Big tech companies have continued to transform the communities and culture of Oakland as modern apartments have appeared, housing prices have spiked, and many prior working-class residents have moved to suburbs further inland.
According to 2015 data compiled by the Bay Area Equity Atlas, 91% of low-income households of color were either in neighborhoods that were gentrifying or were at risk of gentrification at the time. The number was higher for individual low-income communities, with 96% of Native American households in neighborhoods that either experienced gentrification or were at risk of being gentrified, followed by Latino households at 94%, Black households at 92%, and Asian or Pacific Islander households at 88%.
Oakland has seen a huge construction boom in the late 2010s.
Oakland is a major West Coast port, and the fifth busiest in the United States by cargo volume. The Port of Oakland handles 99% of all containerized goods moving through Northern California, representing $41 billion worth of international trade. There are nearly 200,000 jobs related to marine cargo transport in the Oakland area. These jobs range from minimum wage hourly positions to Transportation Storage and Distribution Managers who earn an annual average salary of US$91,520.
The Port of Oakland was an early innovator/pioneer in the technologies of Intermodal Containerized Shipping. The city is also home to several major corporations including Kaiser Permanente, Clorox, and Dreyer's ice cream. Tech companies such as Ask.com and Pandora Radio are in Oakland, and in recent years many start-up high tech and green energy companies have found a home in the downtown neighborhoods of Uptown, City Center, Jack London Square and Lake Merritt Financial District. In 2014, Oakland was the fifth ranked city for tech entrepreneurs by total venture capital investment. In 2015 Uber announced plans to build and house 3,000 employees in a new office at the site of the old Sears building, which is being redeveloped with plans to open in late 2017.

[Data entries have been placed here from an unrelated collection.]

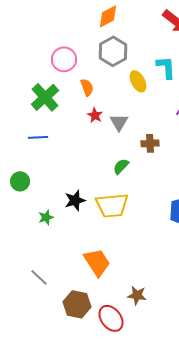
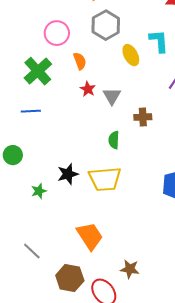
green semicircle: (121, 166) -> (114, 140), turned -42

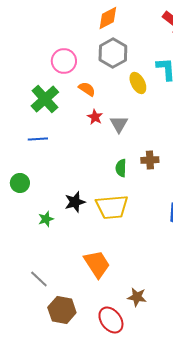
orange semicircle: (80, 61) -> (87, 89), turned -36
brown cross: (143, 117) -> (150, 160), moved
brown hexagon: (70, 278) -> (62, 310), moved

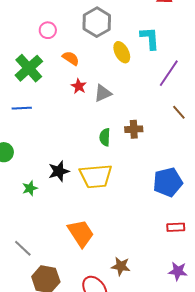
pink circle: (64, 61) -> (48, 30), size x0.7
gray triangle: (119, 124) -> (103, 93), turned 36

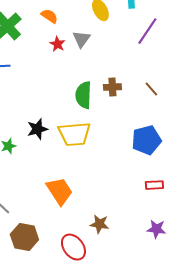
gray triangle: (103, 93) -> (81, 39), moved, turned -30
brown line: (179, 112) -> (151, 89), moved
green semicircle: (105, 137) -> (83, 95), size x1.5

As of 2013, the San Francisco-Oakland-Hayward metropolitan area has a gross domestic product (GDP) of US$360.4 billion, ranking eighth among metropolitan areas in the United States. In 2014, Oakland was amongst the best cities to start a career, the highest ranked city in California after San Francisco. Additionally, Oakland ranked fourth in cities with professional opportunities. Numerous companies in San Francisco continue to expand in or migrate over to Oakland.

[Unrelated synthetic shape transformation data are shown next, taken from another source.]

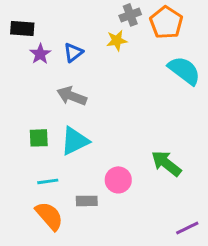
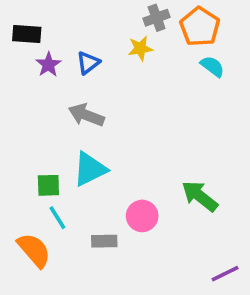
cyan semicircle: (184, 70) -> (212, 66), moved, size x0.6
green square: (39, 138) -> (48, 185), moved
cyan line: (48, 181) -> (57, 218), turned 66
orange semicircle: (49, 216) -> (34, 250), moved

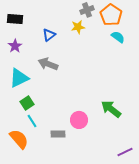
purple star: (48, 65) -> (15, 46), moved
cyan triangle: (90, 169) -> (19, 78), moved
green square: (48, 185) -> (27, 103), turned -32

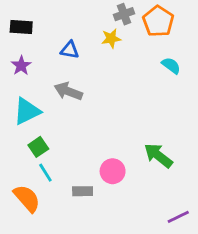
blue triangle: (49, 35) -> (70, 50), turned 48
cyan semicircle: (118, 37) -> (171, 66), moved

Oakland experienced an increase of both its population and of land values in the early-to-mid first decade of the 21st century. The 10k Plan, which began during former mayor Elihu Harris' administration, and intensified during former mayor Jerry Brown's administration resulted in several thousand units of new multi-family housing and development.

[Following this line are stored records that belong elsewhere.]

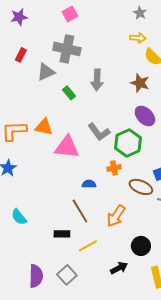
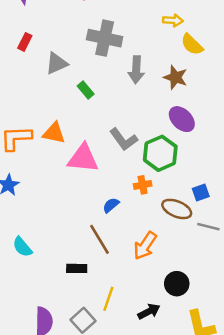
gray cross: (67, 49) -> (105, 38), moved
gray arrow: (97, 80) -> (136, 70), moved
blue semicircle: (89, 184) -> (111, 205), turned -40
yellow line: (88, 246) -> (108, 299), moved, turned -42

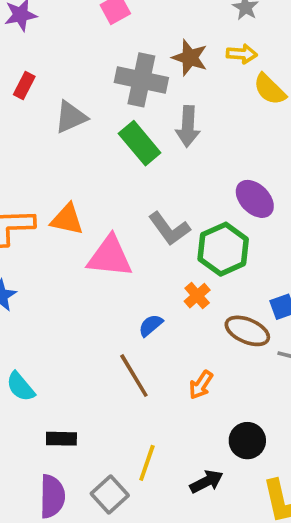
brown star: (175, 77) -> (190, 58), moved
green rectangle: (86, 90) -> (140, 143), moved, size x1.6
orange cross: (143, 185) -> (197, 296), turned -30
orange arrow: (145, 246) -> (201, 385), size x0.7
black rectangle: (77, 268) -> (61, 439), moved

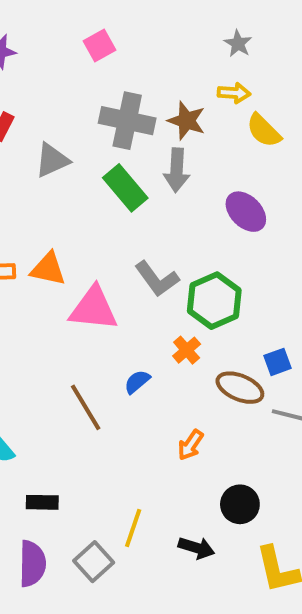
brown star: (190, 58) -> (187, 121), moved
purple ellipse: (255, 199) -> (246, 212), moved
brown line: (134, 376) -> (86, 407), moved
black arrow: (206, 481) -> (196, 548), turned 44

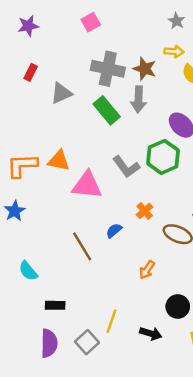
green hexagon: (214, 301) -> (163, 157), moved

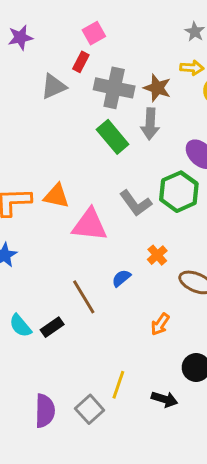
red rectangle: (31, 72) -> (81, 62), moved
gray triangle: (61, 93) -> (54, 86), moved
black rectangle: (55, 305) -> (52, 327), moved, turned -36

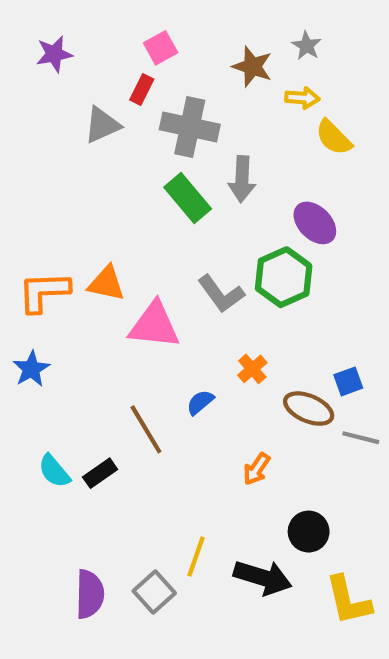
brown star: (157, 88) -> (252, 67), moved
black arrow: (164, 399) -> (263, 577), size x1.5

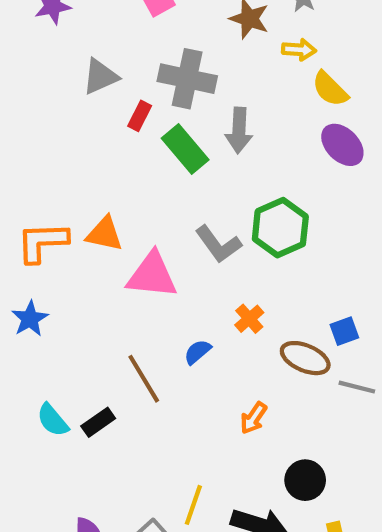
red rectangle: (142, 90) -> (140, 116), moved
purple ellipse: (315, 223) -> (342, 145), moved

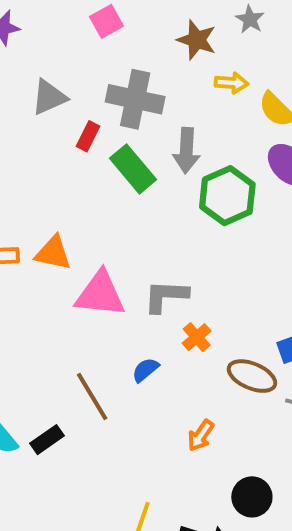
yellow arrow: (299, 50) -> (231, 83), moved
green hexagon: (280, 228) -> (227, 196), moved
gray L-shape: (218, 244) -> (166, 296), moved, turned 129

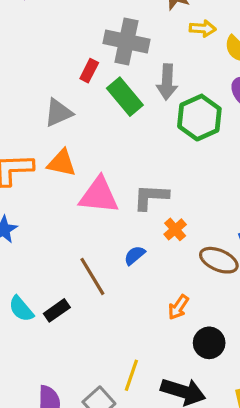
gray triangle: (49, 97) -> (58, 113), moved
black circle: (252, 497) -> (209, 343), moved

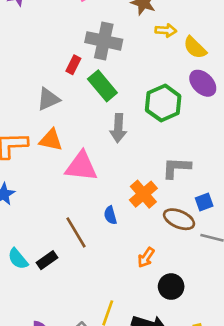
gray arrow: (167, 82) -> (118, 128), moved
gray L-shape: (151, 197) -> (176, 168), moved
orange cross: (175, 229) -> (143, 194), size x1.5
blue semicircle: (135, 255) -> (110, 215), turned -66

As one of the three major ports on the West Coast of the United States, the Port of Oakland is the largest seaport on San Francisco Bay and the fifth busiest container port in the United States. It was one of the earliest seaports to switch to containerization and to intermodal container transfer, thereby displacing the Port of San Francisco, which never modernized its waterfront. One of the earlier limitations to growth was the inability to transfer containers to rail lines, all cranes historically operating between ocean vessels and trucks. In the 1980s, the Port of Oakland began the evaluation of development of an intermodal container transfer capability, i.e., facilities that now allow trans-loading of containers from vessels to either trucks or rail modes.
Oakland tops the list of the 50 largest US cities using electricity from renewable sources.